(Dataset records)
----------

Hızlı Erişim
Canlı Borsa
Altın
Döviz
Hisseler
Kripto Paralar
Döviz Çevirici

----------

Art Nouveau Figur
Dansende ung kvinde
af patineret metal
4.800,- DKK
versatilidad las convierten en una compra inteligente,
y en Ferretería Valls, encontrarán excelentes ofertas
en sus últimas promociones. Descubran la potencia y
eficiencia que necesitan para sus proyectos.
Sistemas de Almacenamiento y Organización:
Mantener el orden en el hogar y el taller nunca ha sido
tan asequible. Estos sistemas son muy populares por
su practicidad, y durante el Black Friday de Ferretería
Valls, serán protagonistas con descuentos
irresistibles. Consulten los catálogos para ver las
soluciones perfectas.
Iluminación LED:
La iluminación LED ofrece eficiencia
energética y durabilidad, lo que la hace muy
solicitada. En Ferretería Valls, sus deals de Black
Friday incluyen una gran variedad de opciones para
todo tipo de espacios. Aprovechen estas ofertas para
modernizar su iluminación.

----------

[EXERCISE OBJECTIVE]
Return every line above in which the string "Ferretería" occurs.

[EXERCISE ANSWER]
y en Ferretería Valls, encontrarán excelentes ofertas
su practicidad, y durante el Black Friday de Ferretería
solicitada. En Ferretería Valls, sus deals de Black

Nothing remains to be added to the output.